I was able to bring a specimen home in a cage that I made. The caterpillar feeds on a variety of leaves — mine enjoyed crawling around and nibbling on black cherry leaves. Since the cecropia has many predators it is not a threat to the tree but it is threatened. The caterpillar moves very slowly and would sit still for long stretches making it a very good model. Then on August 11th it became very restless, gathered a few leaves and began to spin and spin its cocoon. After a few days the transformation to cocoon stage was complete and now the wait begins all over again — I hope it makes it through the winter.
As soon as I finished my cecropia/black cherry piece I moved on to finish my scrub oak, quercus ilicifolia (also known as bear oak) with braken fern, Pteridium  aquilinum ssp. latiusculum.  During the winter months I had worked on the curled brown leaves and then added a spring branch and finally the green leaves of summer.

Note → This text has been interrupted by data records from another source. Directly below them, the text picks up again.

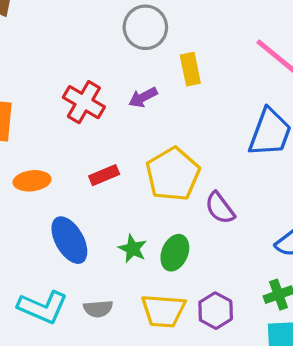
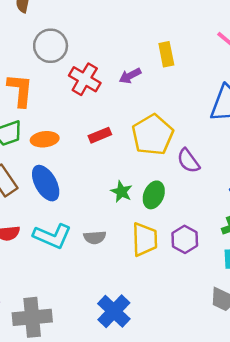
gray circle: (145, 27) -> (51, 46), moved
blue ellipse: (69, 240) -> (46, 183), moved
yellow trapezoid: (163, 311) -> (145, 239), turned -96

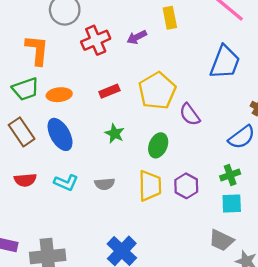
red cross: (85, 79) -> (96, 40), turned 36
green star: (121, 192) -> (115, 133), moved
cyan L-shape: (52, 236) -> (66, 183), size x0.7

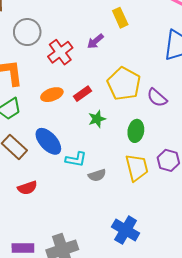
orange ellipse: (59, 95) -> (52, 95), moved
green star: (115, 133) -> (97, 119), moved, turned -30
cyan L-shape: (66, 183) -> (76, 159), moved

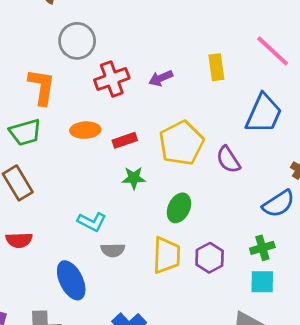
yellow rectangle: (120, 18) -> (216, 67), moved
purple semicircle: (157, 98) -> (228, 160), moved
blue ellipse: (48, 141) -> (71, 280), moved

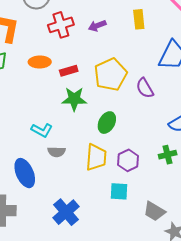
green star: (134, 178) -> (74, 99), size x1.4
cyan square: (262, 282) -> (119, 191), moved

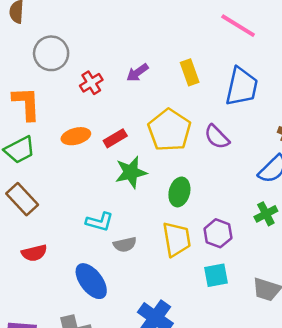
yellow rectangle: (139, 19) -> (190, 72), moved
red cross: (61, 25) -> (91, 83), size x0.7

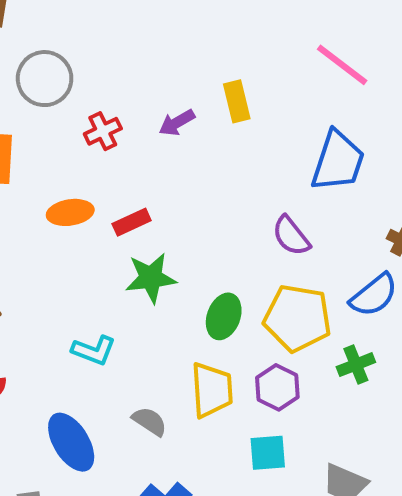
yellow rectangle: (190, 72) -> (237, 101), moved
yellow pentagon: (169, 130) -> (297, 318), moved, turned -30
gray semicircle: (125, 245) -> (150, 421), moved, turned -140

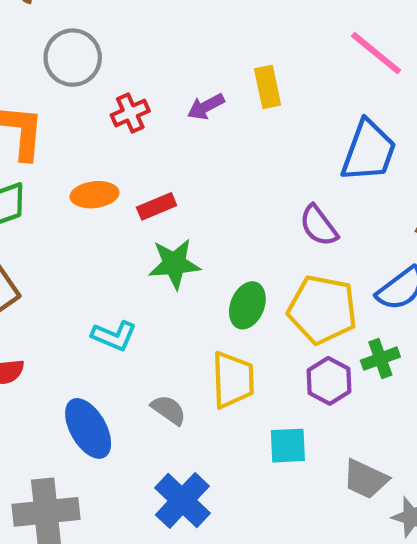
purple hexagon: (277, 387) -> (329, 381), moved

Pitch Pine, Pinus rigida is a defining plant of the pine barrens. This tree along with the scrub oak has adapted to life in an environment that is harsh with sandy soils poor in nutrients and prone to drought. These conditions make the area prone to fires and these plants have adapted and continue to thrive. On the 46th Earth Day the Pitch Pine was named the Town Tree of Plymouth, MA. The proclamation extols the virtues of the Pitch Pine.3
The South Shore Natural Science Center in Norwell, MA is a nonprofit organization dedicated to educating the public about the natural and cultural environments of the South Shore. It is located on 30 acres surrounded by 200 acres of town conservation/recreation land consisting of meadows, woodland, and a pond. 4 It is a museum and education center with ongoing activities for all ages to participate in and enjoy.
After much preparation, I have hung an exhibit including 30 painting and drawings of SE MA native plants and animals at the Science Center. I have included some line art drawings to portray how a piece begins—from a simple but detailed pencil drawing.  The exhibit will run from October 10–November 22, 2016 with an opening on Friday, October 21.
Plans are in the works for an exhibit in the Spring of 2017 to held at the brand new Community Conservation Hall at the Wildlands Trust headquarters in Plymouth, Massachusetts. The Wildlands Trust is committed to protecting as much of the natural world in Southeastern Massachusetts as possible and it is located just down the road from Myles Standish State Forest.5 We plan to conduct trail walks at Myles Standish to explore and find plants I have depicted in their native habitats. And we will get together to plan other activities to be held during the exhibit.  I will continue to explore and draw and paint to add new works to my collection and share with others what I have learned. I hope my art encourages others to stop a moment, to look at the beauty that is right beside us and to experience the wonder of how incredible the natural environment in which we live is — to see the extraordinary in the ordinary.